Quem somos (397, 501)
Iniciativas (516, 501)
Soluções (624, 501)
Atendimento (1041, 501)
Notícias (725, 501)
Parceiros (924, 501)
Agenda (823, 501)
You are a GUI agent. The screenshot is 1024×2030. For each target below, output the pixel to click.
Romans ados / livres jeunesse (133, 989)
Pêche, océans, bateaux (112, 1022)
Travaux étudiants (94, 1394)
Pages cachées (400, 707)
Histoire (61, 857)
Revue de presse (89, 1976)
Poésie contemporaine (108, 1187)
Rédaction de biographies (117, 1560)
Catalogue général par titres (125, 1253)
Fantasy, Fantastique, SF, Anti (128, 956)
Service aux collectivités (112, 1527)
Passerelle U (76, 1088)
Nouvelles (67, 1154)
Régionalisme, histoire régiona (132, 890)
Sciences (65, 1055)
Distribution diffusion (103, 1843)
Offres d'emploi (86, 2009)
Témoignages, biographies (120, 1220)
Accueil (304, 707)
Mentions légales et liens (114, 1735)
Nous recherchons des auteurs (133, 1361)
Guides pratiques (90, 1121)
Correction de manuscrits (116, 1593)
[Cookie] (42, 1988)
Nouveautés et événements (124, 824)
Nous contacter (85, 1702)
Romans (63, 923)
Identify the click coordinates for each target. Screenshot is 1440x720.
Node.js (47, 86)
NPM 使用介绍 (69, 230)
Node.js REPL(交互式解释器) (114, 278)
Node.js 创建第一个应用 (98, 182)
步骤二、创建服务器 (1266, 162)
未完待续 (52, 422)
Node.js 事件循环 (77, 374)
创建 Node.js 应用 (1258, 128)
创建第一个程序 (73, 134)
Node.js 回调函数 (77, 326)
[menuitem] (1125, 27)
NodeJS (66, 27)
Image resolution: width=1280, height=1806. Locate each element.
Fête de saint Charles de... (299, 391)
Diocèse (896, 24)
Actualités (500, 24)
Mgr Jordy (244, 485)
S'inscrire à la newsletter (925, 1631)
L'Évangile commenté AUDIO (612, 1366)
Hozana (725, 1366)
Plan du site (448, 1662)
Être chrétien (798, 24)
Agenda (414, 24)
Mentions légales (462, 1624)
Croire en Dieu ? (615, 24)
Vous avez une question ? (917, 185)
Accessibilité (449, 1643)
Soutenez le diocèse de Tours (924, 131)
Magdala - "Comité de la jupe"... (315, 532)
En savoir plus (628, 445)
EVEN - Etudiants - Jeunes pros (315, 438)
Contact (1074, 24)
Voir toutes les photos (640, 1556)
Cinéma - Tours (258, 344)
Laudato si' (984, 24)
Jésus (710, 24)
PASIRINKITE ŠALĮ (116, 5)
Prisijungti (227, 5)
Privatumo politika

________

Please state how many lines in the listing above hold the string "biographies", and nothing more.

2